##### DATASET RECORDS

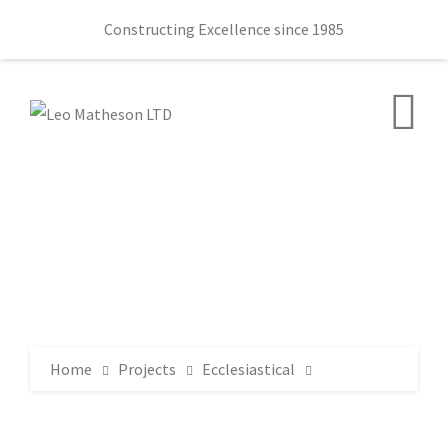
Constructing Excellence since 1985
Home
Projects
Ecclesiastical
Ballydown Presbyterian Church 145 Castlewellan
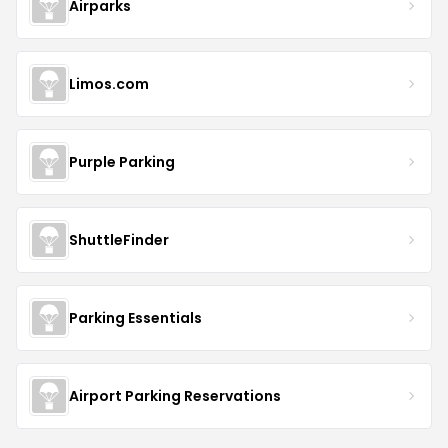
Airparks
Limos.com
Purple Parking
ShuttleFinder
Parking Essentials
Airport Parking Reservations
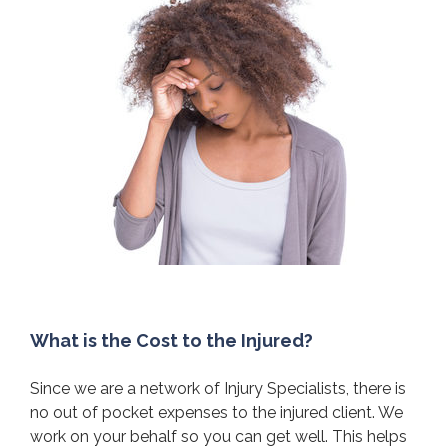
What is the Cost to the Injured?
Since we are a network of Injury Specialists, there is
no out of pocket expenses to the injured client. We
work on your behalf so you can get well. This helps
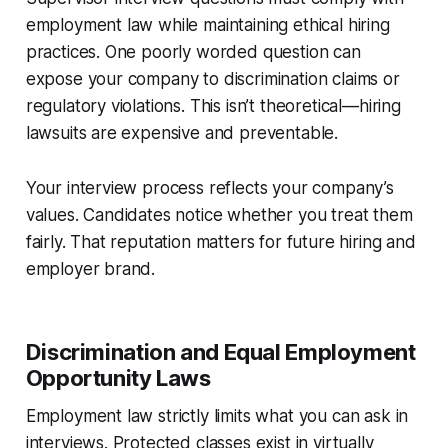
employment law while maintaining ethical hiring
practices. One poorly worded question can
expose your company to discrimination claims or
regulatory violations. This isn’t theoretical—hiring
lawsuits are expensive and preventable.
Your interview process reflects your company’s
values. Candidates notice whether you treat them
fairly. That reputation matters for future hiring and
employer brand.
Discrimination and Equal Employment
Opportunity Laws
Employment law strictly limits what you can ask in
interviews. Protected classes exist in virtually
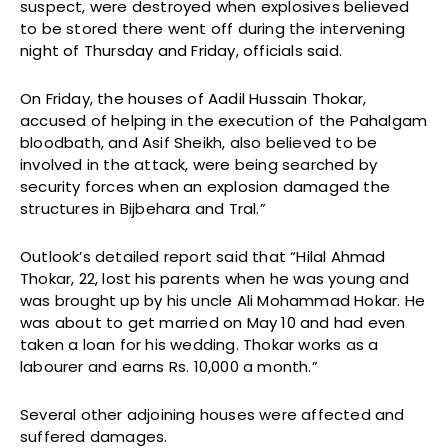
suspect, were destroyed when explosives believed
to be stored there went off during the intervening
night of Thursday and Friday, officials said.
On Friday, the houses of Aadil Hussain Thokar,
accused of helping in the execution of the Pahalgam
bloodbath, and Asif Sheikh, also believed to be
involved in the attack, were being searched by
security forces when an explosion damaged the
structures in Bijbehara and Tral.”
Outlook’s detailed report said that “Hilal Ahmad
Thokar, 22, lost his parents when he was young and
was brought up by his uncle Ali Mohammad Hokar. He
was about to get married on May 10 and had even
taken a loan for his wedding. Thokar works as a
labourer and earns Rs. 10,000 a month.”
Several other adjoining houses were affected and
suffered damages.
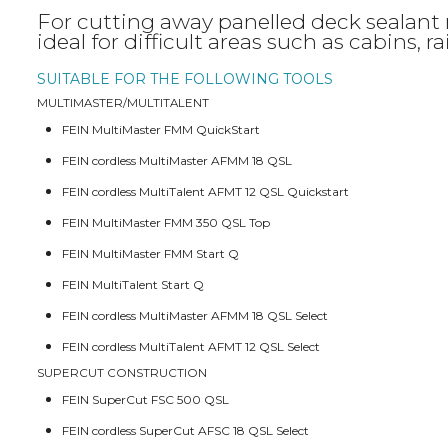
For cutting away panelled deck sealant m
ideal for difficult areas such as cabins, r
SUITABLE FOR THE FOLLOWING TOOLS
MULTIMASTER/MULTITALENT
FEIN MultiMaster FMM QuickStart
FEIN cordless MultiMaster AFMM 18 QSL
FEIN cordless MultiTalent AFMT 12 QSL Quickstart
FEIN MultiMaster FMM 350 QSL Top
FEIN MultiMaster FMM Start Q
FEIN MultiTalent Start Q
FEIN cordless MultiMaster AFMM 18 QSL Select
FEIN cordless MultiTalent AFMT 12 QSL Select
SUPERCUT CONSTRUCTION
FEIN SuperCut FSC 500 QSL
FEIN cordless SuperCut AFSC 18 QSL Select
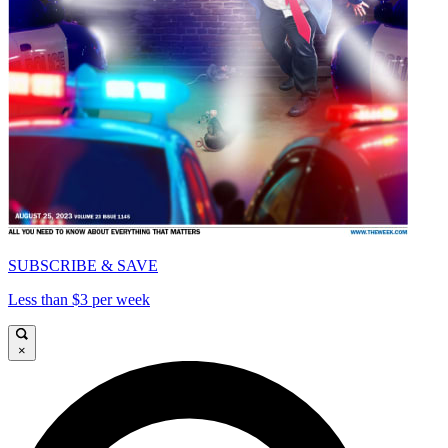
SUBSCRIBE & SAVE
Less than $3 per week
×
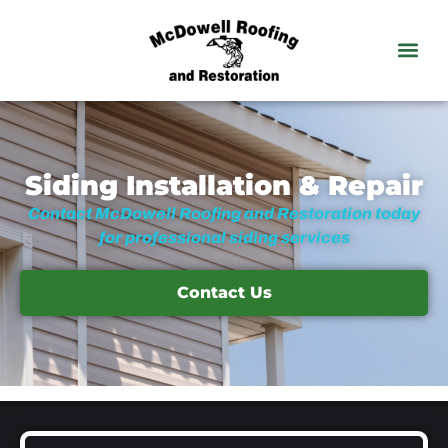
Siding Installation & Repair
Contact McDowell Roofing and Restoration today
for professional siding services
Contact Us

##########

* EXERCISE DETAILS
Could the entries above be written out word for word, with no pictures?

* EXERCISE RESPONSE
Constructing Excellence since 1985
Home
Projects
Ecclesiastical
Ballydown Presbyterian Church 145 Castlewellan
Airparks
Limos.com
Purple Parking
ShuttleFinder
Parking Essentials
Airport Parking Reservations
What is the Cost to the Injured?
Since we are a network of Injury Specialists, there is
no out of pocket expenses to the injured client. We
work on your behalf so you can get well. This helps
employment law while maintaining ethical hiring
practices. One poorly worded question can
expose your company to discrimination claims or
regulatory violations. This isn’t theoretical—hiring
lawsuits are expensive and preventable.
Your interview process reflects your company’s
values. Candidates notice whether you treat them
fairly. That reputation matters for future hiring and
employer brand.
Discrimination and Equal Employment
Opportunity Laws
Employment law strictly limits what you can ask in
interviews. Protected classes exist in virtually
suspect, were destroyed when explosives believed
to be stored there went off during the intervening
night of Thursday and Friday, officials said.
On Friday, the houses of Aadil Hussain Thokar,
accused of helping in the execution of the Pahalgam
bloodbath, and Asif Sheikh, also believed to be
involved in the attack, were being searched by
security forces when an explosion damaged the
structures in Bijbehara and Tral.”
Outlook’s detailed report said that “Hilal Ahmad
Thokar, 22, lost his parents when he was young and
was brought up by his uncle Ali Mohammad Hokar. He
was about to get married on May 10 and had even
taken a loan for his wedding. Thokar works as a
labourer and earns Rs. 10,000 a month.”
Several other adjoining houses were affected and
suffered damages.
For cutting away panelled deck sealant m
ideal for difficult areas such as cabins, r
SUITABLE FOR THE FOLLOWING TOOLS
MULTIMASTER/MULTITALENT
FEIN MultiMaster FMM QuickStart
FEIN cordless MultiMaster AFMM 18 QSL
FEIN cordless MultiTalent AFMT 12 QSL Quickstart
FEIN MultiMaster FMM 350 QSL Top
FEIN MultiMaster FMM Start Q
FEIN MultiTalent Start Q
FEIN cordless MultiMaster AFMM 18 QSL Select
FEIN cordless MultiTalent AFMT 12 QSL Select
SUPERCUT CONSTRUCTION
FEIN SuperCut FSC 500 QSL
FEIN cordless SuperCut AFSC 18 QSL Select
SUBSCRIBE & SAVE
Less than $3 per week
×
Siding Installation & Repair
Contact McDowell Roofing and Restoration today
for professional siding services
Contact Us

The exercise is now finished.